MCP-2 and MCP-3 are classified in a subfamily of proinflammatory proteins and are functionally related to MCP-1 because they specifically attract monocytes, but not neutrophils. Van Damme, J., et al., J. Exp. Med 176:59-65 (1992). MCP-3 shows 71% and 58% amino acid homology to MCP-1 and MCP-2 respectively. MCP-3 is an inflammatory cytokine that regulates macrophage functions.

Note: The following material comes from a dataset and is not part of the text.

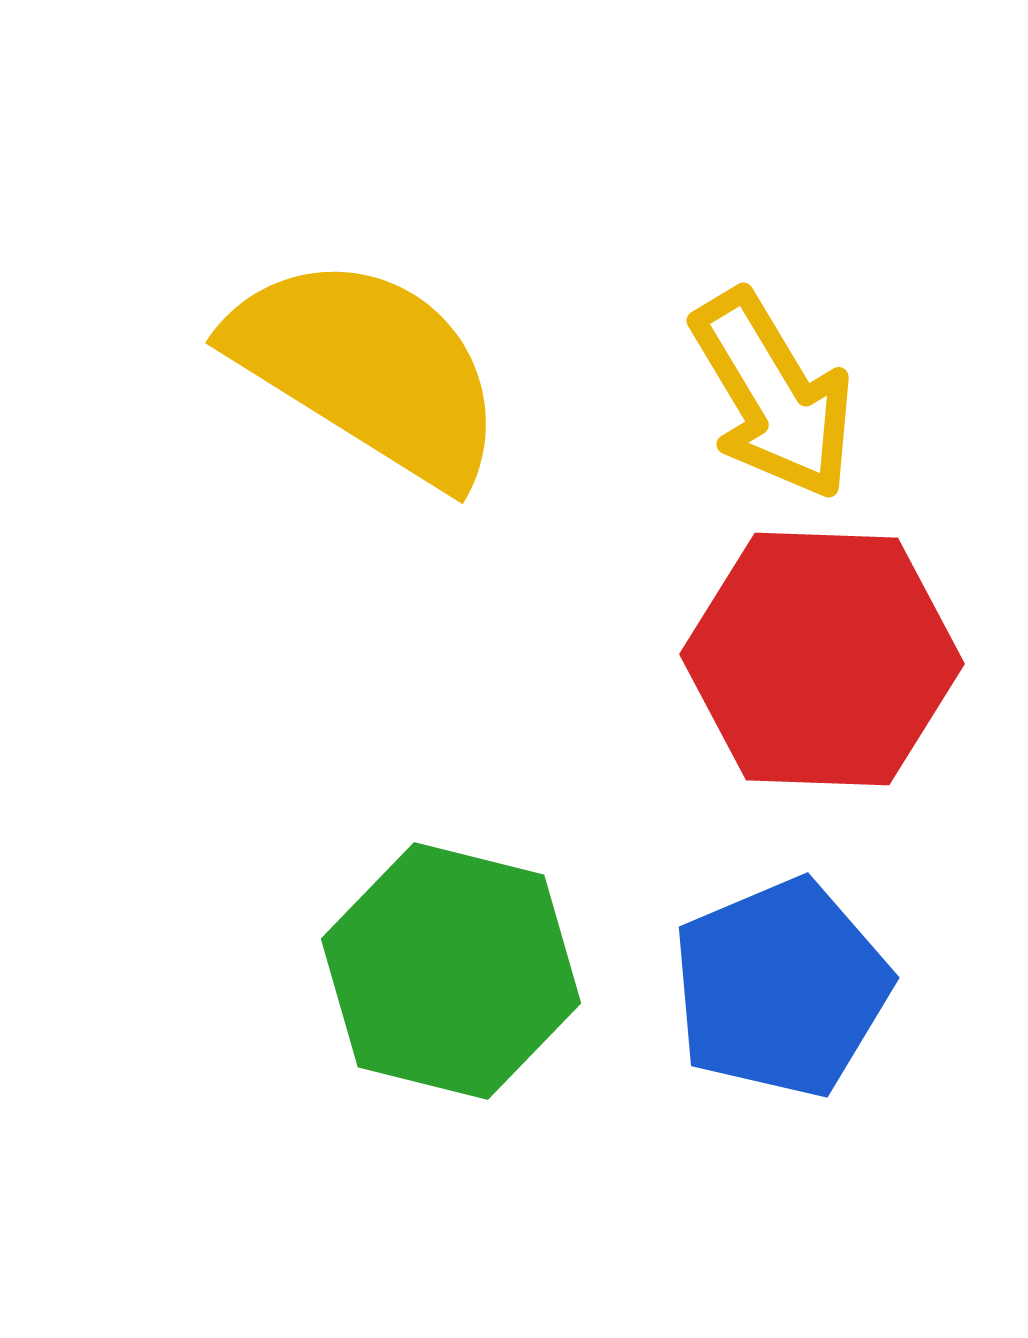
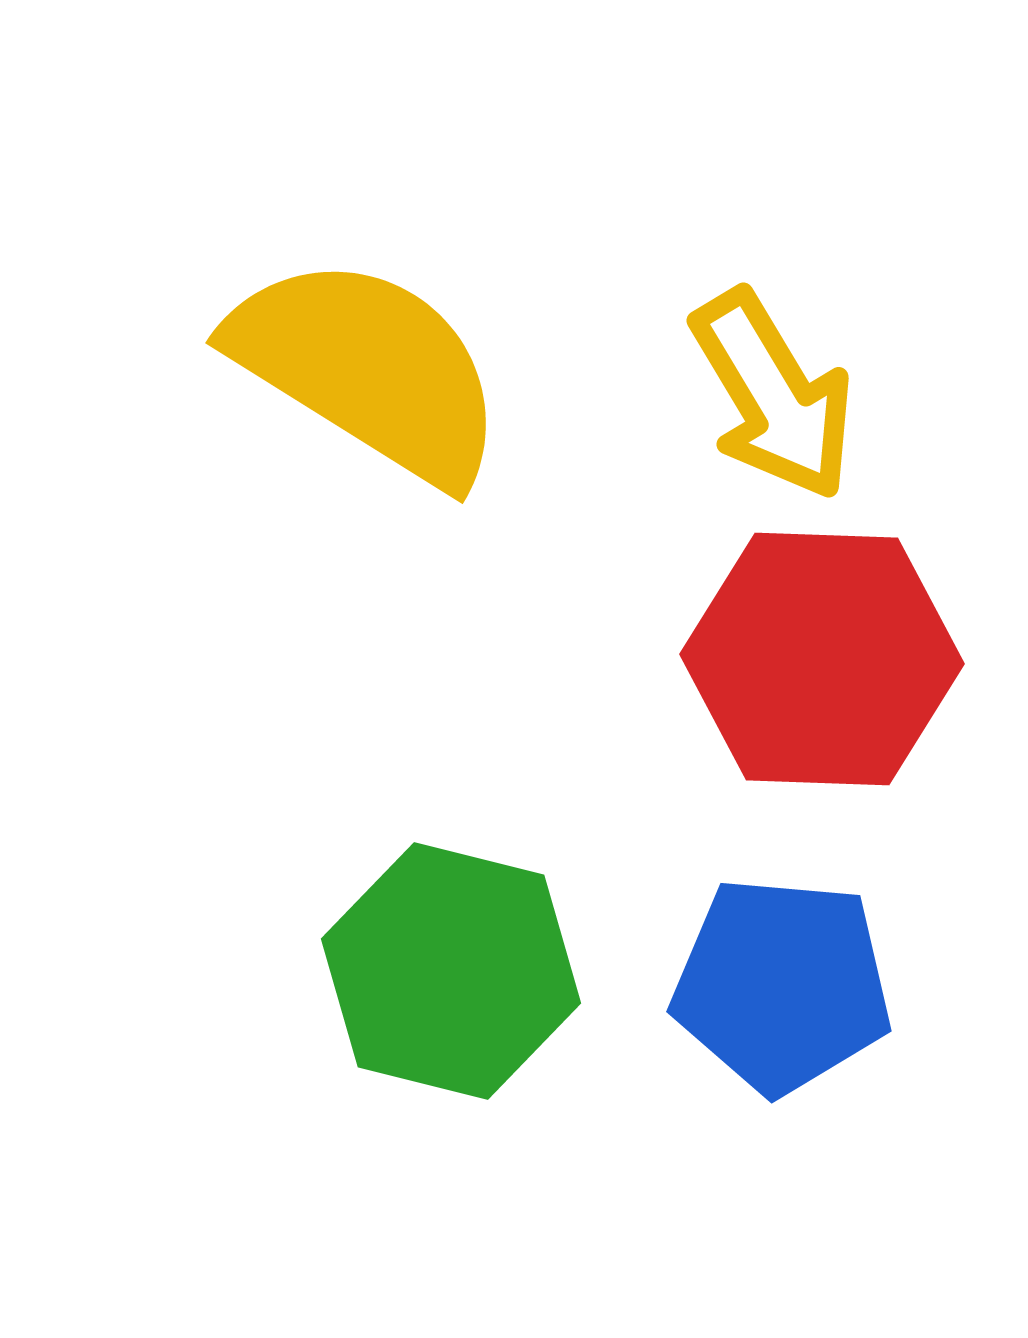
blue pentagon: moved 1 px right, 3 px up; rotated 28 degrees clockwise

The transplantation of hemolymphopoietic stem cells has been proposed in the treatment of cancer and hematological disorders. Many studies demonstrate that transplantation of hematopoietic stem cells harvested from the peripheral blood has advantages over the transplantation of marrow-derived stem cells. Due to the low number of circulating stem cells, there is a need for induction of pluripotent marrow stem cell mobilization into the peripheral blood. Reducing the amount of blood to be processed to obtain an adequate amount of stem cells would increase the use of autotransplantation procedures and eliminate the risk of graph versus host reaction connected with allotransplantation. Presently, blood mobilization of marrow CD34.sup.+ stem cells is obtained by the injection of a combination of agents, including antiblastic drugs and G-CSF or GM-CSF. Drugs which are capable of stem cell mobilization include IL-1, IL-7, IL-8, and NIP-1a. Both IL-1 and IL-8 demonstrate proinflammatory activity that may be dangerous for good engrafting. IL-7 must be administered at high doses over a long duration and MIP-1a is not very active as a single agent and shows best activity when in combination with G-CSF.